» **PROBLEM TO SOLVE**
Each record below needs to be reproduced precisely, though not its pictures.

» **MATERIAL TO PROCESS**
---

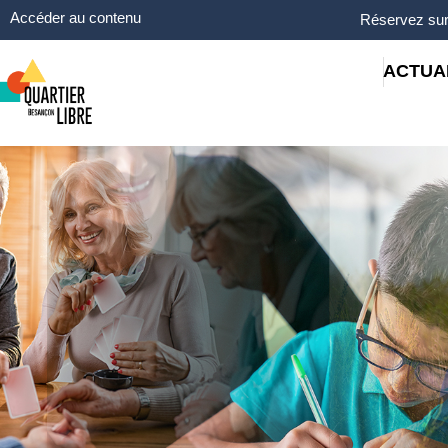
Panneau de gestion des cookies
Accéder au contenu
Réservez sur
ACTUA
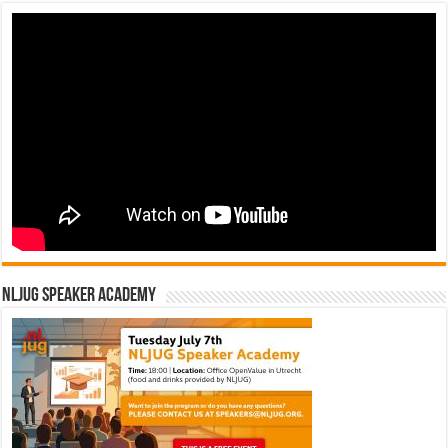
NLJUG Speaker Academy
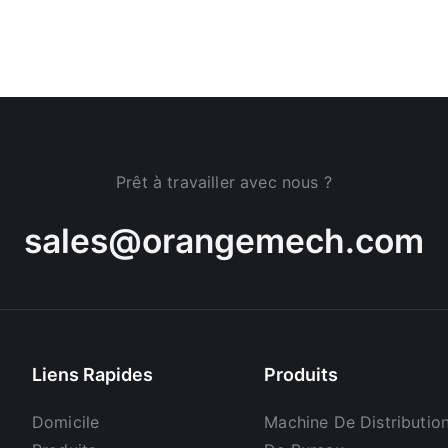
Prêt à travailler avec nous ?
sales@orangemech.com
Liens Rapides
Produits
Domicile
Machine De Distributi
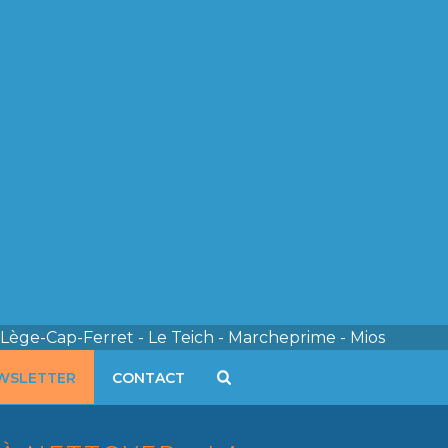
 Lège-Cap-Ferret - Le Teich - Marcheprime - Mios
WSLETTER
CONTACT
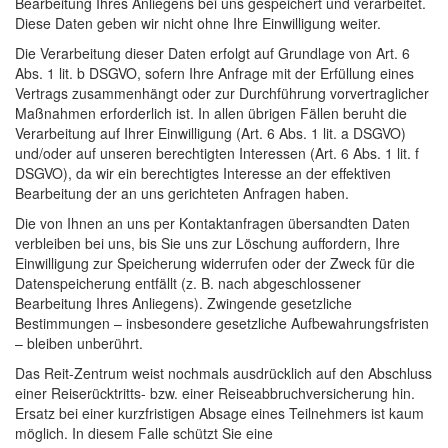
Bearbeitung Ihres Anliegens bei uns gespeichert und verarbeitet.
Diese Daten geben wir nicht ohne Ihre Einwilligung weiter.
Die Verarbeitung dieser Daten erfolgt auf Grundlage von Art. 6
Abs. 1 lit. b DSGVO, sofern Ihre Anfrage mit der Erfüllung eines
Vertrags zusammenhängt oder zur Durchführung vorvertraglicher
Maßnahmen erforderlich ist. In allen übrigen Fällen beruht die
Verarbeitung auf Ihrer Einwilligung (Art. 6 Abs. 1 lit. a DSGVO)
und/oder auf unseren berechtigten Interessen (Art. 6 Abs. 1 lit. f
DSGVO), da wir ein berechtigtes Interesse an der effektiven
Bearbeitung der an uns gerichteten Anfragen haben.
Die von Ihnen an uns per Kontaktanfragen übersandten Daten
verbleiben bei uns, bis Sie uns zur Löschung auffordern, Ihre
Einwilligung zur Speicherung widerrufen oder der Zweck für die
Datenspeicherung entfällt (z. B. nach abgeschlossener
Bearbeitung Ihres Anliegens). Zwingende gesetzliche
Bestimmungen – insbesondere gesetzliche Aufbewahrungsfristen
– bleiben unberührt.
Das Reit-Zentrum weist nochmals ausdrücklich auf den Abschluss
Informationsnachricht
einer Reiserücktritts- bzw. einer Reiseabbruchversicherung hin.
Ersatz bei einer kurzfristigen Absage eines Teilnehmers ist kaum
möglich. In diesem Falle schützt Sie eine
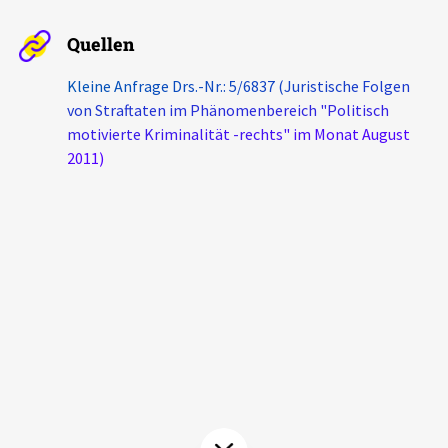
Aktuelles
Quellen
Alle Beiträge
Kleine Anfrage Drs.-Nr.: 5/6837 (Juristische Folgen
Über uns
von Straftaten im Phänomenbereich "Politisch
Veranstaltungen
motivierte Kriminalität -rechts" im Monat August
Projektbeschreibung
Pressemitteilungen
2011)
Kontakt
Podcasts
Unterstützer_innen
Spenden
chronik.LE in der Presse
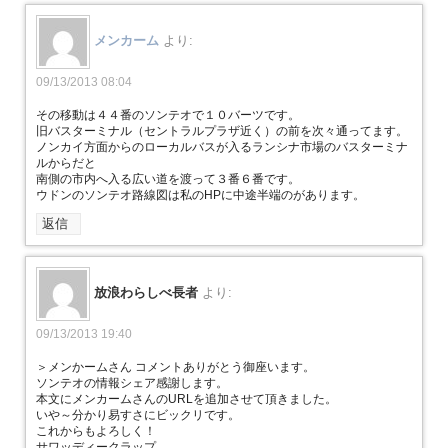
メンカーム
より:
09/13/2013 08:04
その移動は４４番のソンテオで１０バーツです。
旧バスターミナル（セントラルプラザ近く）の前を次々通ってます。
ノンカイ方面からのローカルバスが入るランシナ市場のバスターミナ
ルからだと
南側の市内へ入る広い道を渡って３番６番です。
ウドンのソンテオ路線図は私のHPに中途半端のがあります。
返信
放浪わらしべ長者
より:
09/13/2013 19:40
＞メンかームさん コメントありがとう御座います。
ソンテオの情報シェア感謝します。
本文にメンカームさんのURLを追加させて頂きました。
いや～分かり易すさにビックリです。
これからもよろしく！
サワッディークラップ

---

» **ANSWER BELOW**
Panneau de gestion des cookies
Accéder au contenu
Réservez sur
ACTUA
NLJUG Speaker Academy
Prêt à travailler avec nous ?
sales@orangemech.com
Liens Rapides
Produits
Domicile
Machine De Distributi
 Lège-Cap-Ferret - Le Teich - Marcheprime - Mios
WSLETTER
CONTACT
Bearbeitung Ihres Anliegens bei uns gespeichert und verarbeitet.
Diese Daten geben wir nicht ohne Ihre Einwilligung weiter.
Die Verarbeitung dieser Daten erfolgt auf Grundlage von Art. 6
Abs. 1 lit. b DSGVO, sofern Ihre Anfrage mit der Erfüllung eines
Vertrags zusammenhängt oder zur Durchführung vorvertraglicher
Maßnahmen erforderlich ist. In allen übrigen Fällen beruht die
Verarbeitung auf Ihrer Einwilligung (Art. 6 Abs. 1 lit. a DSGVO)
und/oder auf unseren berechtigten Interessen (Art. 6 Abs. 1 lit. f
DSGVO), da wir ein berechtigtes Interesse an der effektiven
Bearbeitung der an uns gerichteten Anfragen haben.
Die von Ihnen an uns per Kontaktanfragen übersandten Daten
verbleiben bei uns, bis Sie uns zur Löschung auffordern, Ihre
Einwilligung zur Speicherung widerrufen oder der Zweck für die
Datenspeicherung entfällt (z. B. nach abgeschlossener
Bearbeitung Ihres Anliegens). Zwingende gesetzliche
Bestimmungen – insbesondere gesetzliche Aufbewahrungsfristen
– bleiben unberührt.
Das Reit-Zentrum weist nochmals ausdrücklich auf den Abschluss
Informationsnachricht
einer Reiserücktritts- bzw. einer Reiseabbruchversicherung hin.
Ersatz bei einer kurzfristigen Absage eines Teilnehmers ist kaum
möglich. In diesem Falle schützt Sie eine
Aktuelles
Quellen
Alle Beiträge
Kleine Anfrage Drs.-Nr.: 5/6837 (Juristische Folgen
Über uns
von Straftaten im Phänomenbereich "Politisch
Veranstaltungen
motivierte Kriminalität -rechts" im Monat August
Projektbeschreibung
Pressemitteilungen
2011)
Kontakt
Podcasts
Unterstützer_innen
Spenden
chronik.LE in der Presse
メンカーム
より:
09/13/2013 08:04
その移動は４４番のソンテオで１０バーツです。
旧バスターミナル（セントラルプラザ近く）の前を次々通ってます。
ノンカイ方面からのローカルバスが入るランシナ市場のバスターミナ
ルからだと
南側の市内へ入る広い道を渡って３番６番です。
ウドンのソンテオ路線図は私のHPに中途半端のがあります。
返信
放浪わらしべ長者
より:
09/13/2013 19:40
＞メンかームさん コメントありがとう御座います。
ソンテオの情報シェア感謝します。
本文にメンカームさんのURLを追加させて頂きました。
いや～分かり易すさにビックリです。
これからもよろしく！
サワッディークラップ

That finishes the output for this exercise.